# I swear I still make pens.... Another Stopper



## Fangar (Jan 14, 2007)

Hello all,

I was tinkering with some new ideas that have been bouncing around my head.  This one began as a 2" solid aluminum Rod stock.  All of the turning was done on a standard wood (Jet 1236) lathe.  The stopper was hand painted and powdercoated clear.  The PR was cast into the top of the stopper with a black metallic marble embelishment.
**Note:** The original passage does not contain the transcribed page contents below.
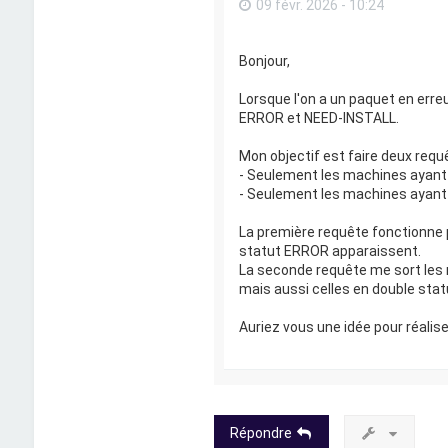
09 févr. 2026 - 10:24
Bonjour,
Lorsque l'on a un paquet en erreur
ERROR et NEED-INSTALL.
Mon objectif est faire deux requête
- Seulement les machines ayant
- Seulement les machines ayan
La première requête fonctionne 
statut ERROR apparaissent.
La seconde requête me sort les
mais aussi celles en double stat
Auriez vous une idée pour réalis
Répondre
I used one of the Berea Black TI bases with this one.  Thanks for looking.






Cheers,

Fangar


----------



## LEAP (Jan 14, 2007)

That looks classy!


----------



## Ligget (Jan 14, 2007)

Fantastic stopper James, wish I had ideas like that in my head! [xx(][]


----------



## pete00 (Jan 14, 2007)

even with my medication inspired ideas, nothing like this ever popped out.

super !!!!!!


----------



## Woodlvr (Jan 14, 2007)

Absolutely Gorgeous.  I showed this picture to my neighbor and he says he wants it.[]  I want some of whatever you take to get these ideas.Just kidding of course.[][}][]


----------



## melogic (Jan 14, 2007)

Another beautiful stopper Fangar! I like the colors and the contrast with the Black Ti stopper. [][][]


----------



## Huzzah (Jan 14, 2007)

That has to be one of my favorite stoppers - ever!!  Excellent work.


----------



## BRobbins629 (Jan 14, 2007)

Very nice - ever consider a longer rod, and just making the whole stopper powder coated aluminum - Oh, sorry, I forgot you were going to make pens again.


----------



## btboone (Jan 14, 2007)

No need for pens.  Those are great. []


----------



## Fangar (Jan 15, 2007)

Thanks fellas.  I had fun with this one.  Some other ideas to come.  I really like the paints for embelishments.  Easy to use and very precise with some of the brushes I have.  I will likely apply some of the techniques to pens too.

Cheers,

Fangar


----------



## johncrane (Jan 15, 2007)

Very impressive work Fangar!l love the colours too.[]


----------



## csb333 (Jan 15, 2007)

That is one classy stopper. It must have taken a long time? to make. Whoever gets it should be proud- Chris


----------



## Skye (Jan 15, 2007)

Ok, next one, get a polished stone ball to use in the place of your marble. The trick will be making it so the ball can be spun by hand. Kinda like a trackball. You can do it! []


----------



## Fangar (Jan 16, 2007)

> _Originally posted by Skye_
> <br />Ok, next one, get a polished stone ball to use in the place of your marble. The trick will be making it so the ball can be spun by hand. Kinda like a trackball. You can do it! []



Good idea.  

Cheers,

Fangar


----------



## Skye (Jan 16, 2007)

Oooh, you could also use some of the smaller musical chinese stress balls.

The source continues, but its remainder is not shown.